What is comparative negligence in a car accident?
Motor Vehicles Accidents - May 2, 2019
When one driver causes a car accident, the at-fault driver generally bears liability for the resulting damages. However, the injured driver’s conduct could lead to him or her absorbing partial fault for the accident. In Illinois, this would not bar the injured driver from recovering compensation for his or her losses, but it would reduce the amount of recovery he or she receives after winning a case. This situation is known as “comparative negligence.”
What is comparative negligence?
Illinois upholds a comparative negligence statute, meaning a plaintiff could lose a percentage of his or her car accident settlement or case award if he or she bears any fault for causing the accident. Illinois places a 50% threshold on comparative negligence. As long as a plaintiff is less than 50% at fault for an accident, the plaintiff may still recover damages. For example, if a jury decides the plaintiff is 20% at fault for a car accident, the plaintiff would lose 20% of the case award to reflect his or her fault.

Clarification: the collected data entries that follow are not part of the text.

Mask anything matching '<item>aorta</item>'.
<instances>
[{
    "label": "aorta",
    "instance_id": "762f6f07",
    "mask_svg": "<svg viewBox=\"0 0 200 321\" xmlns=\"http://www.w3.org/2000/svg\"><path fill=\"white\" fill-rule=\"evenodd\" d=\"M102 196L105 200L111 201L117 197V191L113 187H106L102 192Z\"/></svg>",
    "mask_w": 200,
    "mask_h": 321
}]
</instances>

The 50% threshold applies even against multiple defendants. The plaintiff’s fault may not exceed 50% of the total fault for the accident, nor may it exceed the combined fault of the defendants. The amount of fault each defendant absorbs typically informs how much each defendant will pay toward the plaintiff’s compensation.
How else can comparative negligence influence recovery?
A plaintiff bearing partial fault for a car accident can influence his or her recovery in other ways beyond comparative negligence. For example, most car accidents involve some type of insurance claim. An insurance company may argue their responsibility to offer coverage if a claimant bears partial liability for his or her claimed damages. Depending on the exact wording of the claimant’s policy, he or she may only have the ability to secure partial compensation from insurance.
Insurance companies do not stay in business by paying out on claims. They generally attempt to avoid paying out on claims, even legitimate ones, as much as possible, either by refuting elements of a claim or by challenging the claimant’s evidence. While the insurance company has the right to investigate a claim and verify its legitimacy, it also has an obligation to process and investigate all claims in good faith, regardless of the financial hit the insurance company may take after paying out on a substantiated claim
Proving fault in a car accident
Illinois follows a fault-based system for handling car accident claims, meaning a claimant must prove fault for an accident before receiving any compensation. Some drivers may purchase auto insurance coverage that allows for personal injury protection or other types of coverage that apply regardless of fault, but any driver who only holds the bare minimum of liability coverage could face significant legal action if his or her insurance cannot fully pay for an injured driver’s damages. If an at-fault driver does not have enough insurance coverage to pay for an injured driver’s losses, he or she will likely face legal action from the injured driver.
Proving fault generally requires obtaining physical evidence and/or witness statements from the accident scene. Traffic camera data, vehicle computer crash records, cell phone records, and eyewitness accounts of the event all come into play when establishing fault for a car accident. The plaintiff in a car accident injury claim must identify the defendant, prove he or she breached his or her duty of care in such a way that it caused the accident in question, and provide evidence that shows the full extent of his or her losses. The plaintiff should remember that the defendant’s attorney will look for any and all evidence that establishes comparative negligence, and any verifiable evidence of comparative negligence will diminish the plaintiff’s recovery.